Start of Supplied material
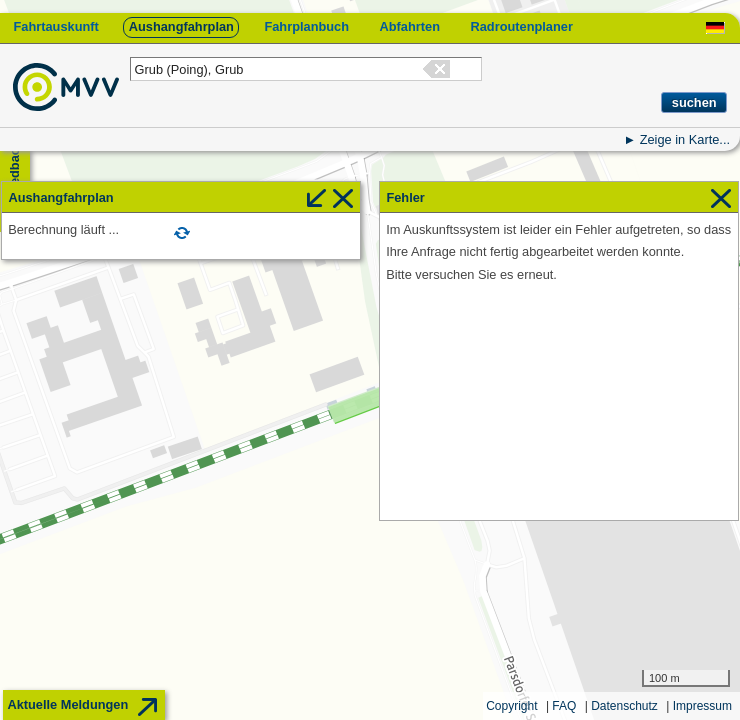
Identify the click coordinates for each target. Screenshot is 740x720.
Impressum (702, 706)
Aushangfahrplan (181, 26)
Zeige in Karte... (685, 139)
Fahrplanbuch (306, 26)
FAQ (564, 706)
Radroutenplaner (521, 26)
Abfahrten (410, 26)
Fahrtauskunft (55, 26)
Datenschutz (624, 706)
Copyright (511, 706)
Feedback (14, 170)
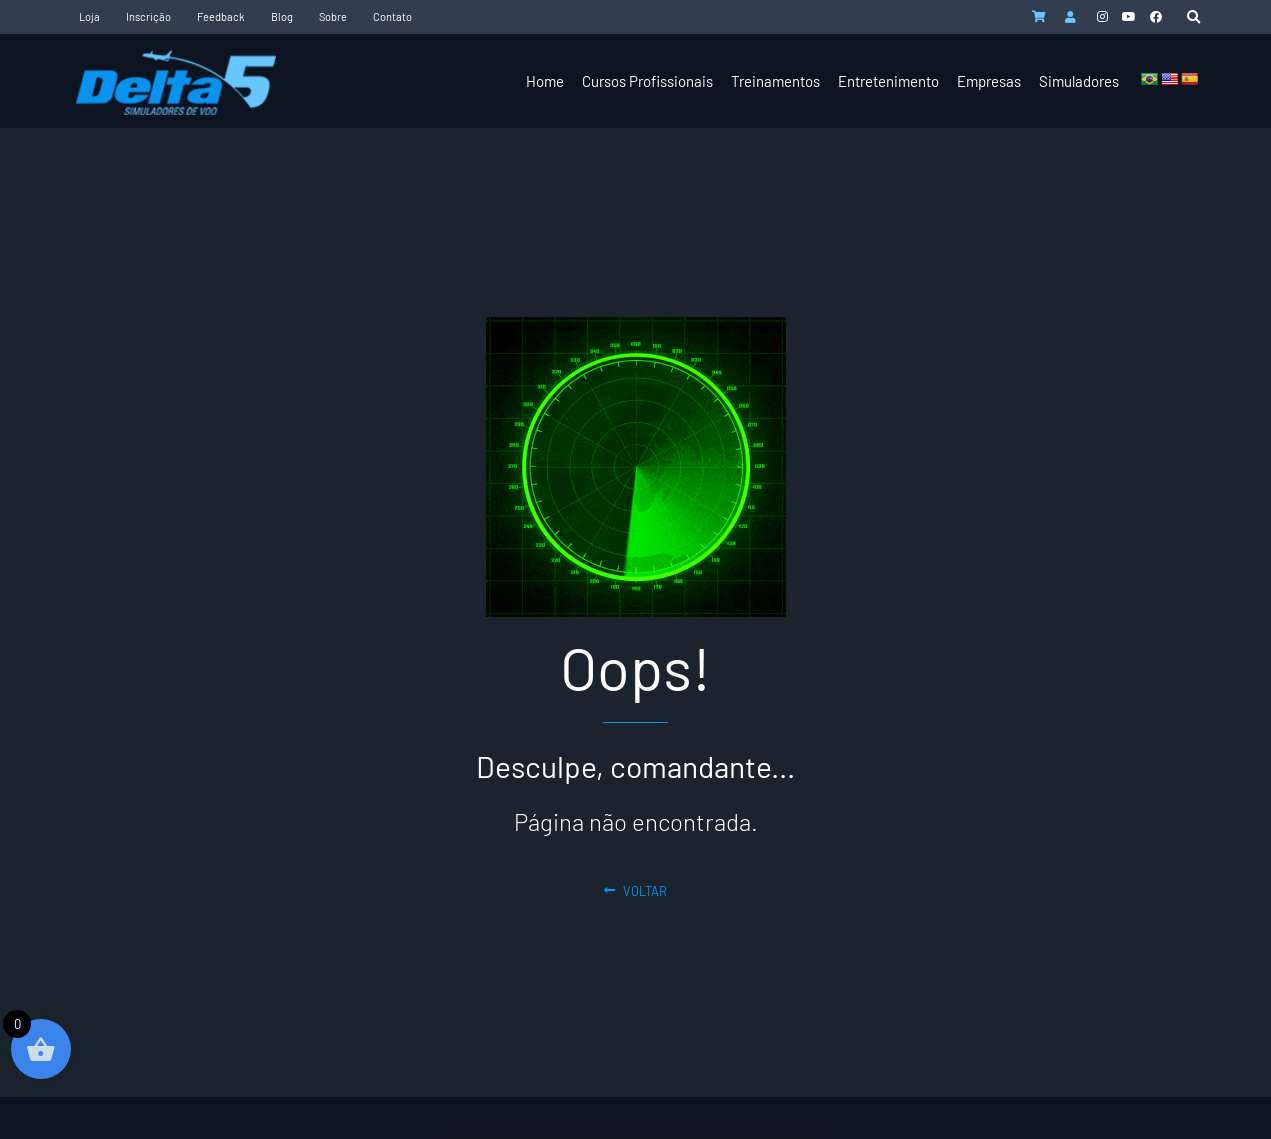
End of Supplied material
### [Requirement]
Set down every line of the entries above again, exactly as written, but not the pictures.

### [Exercise solution]
Identify the click coordinates for each target. Screenshot is 740x720.
Impressum (702, 706)
Aushangfahrplan (181, 26)
Zeige in Karte... (685, 139)
Fahrplanbuch (306, 26)
FAQ (564, 706)
Radroutenplaner (521, 26)
Abfahrten (410, 26)
Fahrtauskunft (55, 26)
Datenschutz (624, 706)
Copyright (511, 706)
Feedback (14, 170)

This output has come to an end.